(TASK MATERIAL)
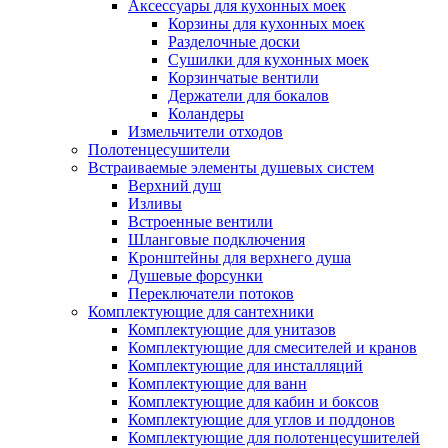
Аксессуары для кухонных моек
Корзины для кухонных моек
Разделочные доски
Сушилки для кухонных моек
Корзинчатые вентили
Держатели для бокалов
Коландеры
Измельчители отходов
Полотенцесушители
Встраиваемые элементы душевых систем
Верхний душ
Изливы
Встроенные вентили
Шланговые подключения
Кронштейны для верхнего душа
Душевые форсунки
Переключатели потоков
Комплектующие для сантехники
Комплектующие для унитазов
Комплектующие для смесителей и кранов
Комплектующие для инсталляций
Комплектующие для ванн
Комплектующие для кабин и боксов
Комплектующие для углов и поддонов
Комплектующие для полотенцесушителей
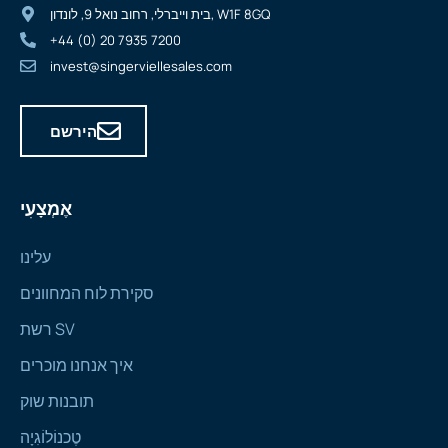
בית וייברלי, רחוב נואל 9, לונדון, W1F 8GQ
+44 (0) 20 7935 7200
invest@singerviellesales.com
הירשם
אֶמְצָעִי
עלינו
סקירת לוח המחוונים
רשת SV
איך אנחנו מוכרים
תובנות שוק
טֶכנוֹלוֹגִיָה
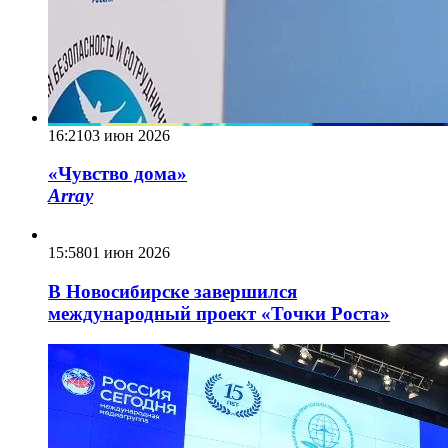
16:21
03 июн 2026
«Чувство дома»
Array
15:58
01 июн 2026
В Новосибирске завершился
международный проект «Точки Роста»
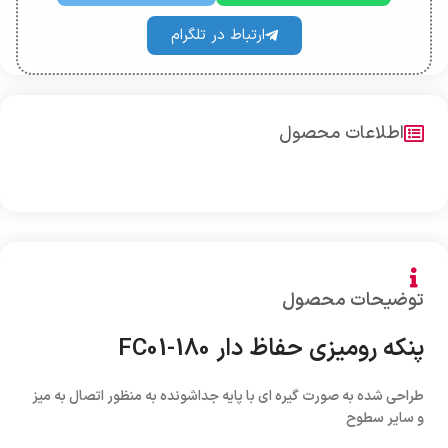
ارتباط در تلگرام
اطلاعات محصول
توضیحات محصول
پنکه رومیزی حفاظ دار FC01-180
طراحی شده به صورت گیره ای با پایه جداشونده به منظور اتصال به میز
و سایر سطوح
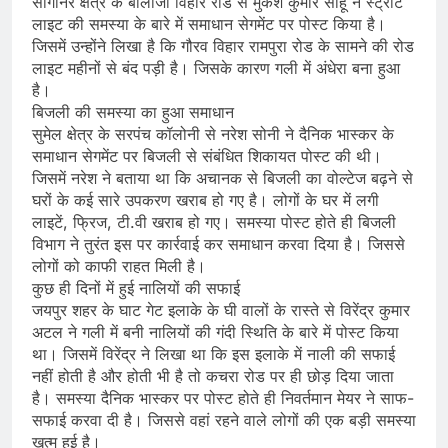
सांगानेर क्षेत्र के बालाजी विहार रोड से मुकेश कुमार साहू ने स्ट्रीट
लाइट की समस्या के बारे में समाधान सेगमेंट पर पोस्ट किया है।
जिसमें उन्होंने लिखा है कि गौरव विहार रामपुरा रोड के सामने की रोड
लाइट महीनों से बंद पड़ी है। जिसके कारण गली में अंधेरा बना हुआ
है।
बिजली की समस्या का हुआ समाधान
सुमेल क्षेत्र के सरपंच कॉलोनी से नरेश सोनी ने दैनिक भास्कर के
समाधान सेगमेंट पर बिजली से संबंधित शिकायत पोस्ट की थी।
जिसमें नरेश ने बताया था कि अचानक से बिजली का वोल्टेज बढ़ने से
घरों के कई सारे उपकरण खराब हो गए है। लोगों के घर में लगी
लाइटें, फ्रिज, टी.वी खराब हो गए। समस्या पोस्ट होते ही बिजली
विभाग ने तुरंत इस पर कार्रवाई कर समाधान करवा दिया है। जिससे
लोगों को काफी राहत मिली है।
कुछ ही दिनों में हुई नालियों की सफाई
जयपुर शहर के घाट गेट इलाके के घी वालों के रास्ते से विरेंद्र कुमार
अटल ने गली में बनी नालियों की गंदी स्थिति के बारे में पोस्ट किया
था। जिसमें विरेंद्र ने लिखा था कि इस इलाके में नाली की सफाई
नहीं होती है और होती भी है तो कचरा रोड पर ही छोड़ दिया जाता
है। समस्या दैनिक भास्कर पर पोस्ट होते ही निवर्तमान मेयर ने साफ-
सफाई करवा दी है। जिससे वहां रहने वाले लोगों की एक बड़ी समस्या
खत्म हुई है।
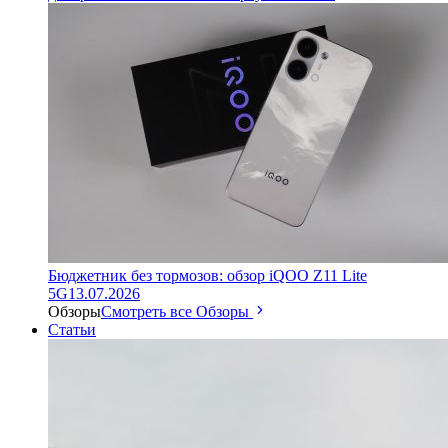
Бюджетник без тормозов: обзор iQOO Z11 Lite
5G
13.07.2026
Обзоры
Смотреть все Обзоры
Статьи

(TASK REQUIREMENTS) Find the word "кухонных" in the data and show each line that holds it.

(YOUR SOLUTION)
Аксессуары для кухонных моек
Корзины для кухонных моек
Сушилки для кухонных моек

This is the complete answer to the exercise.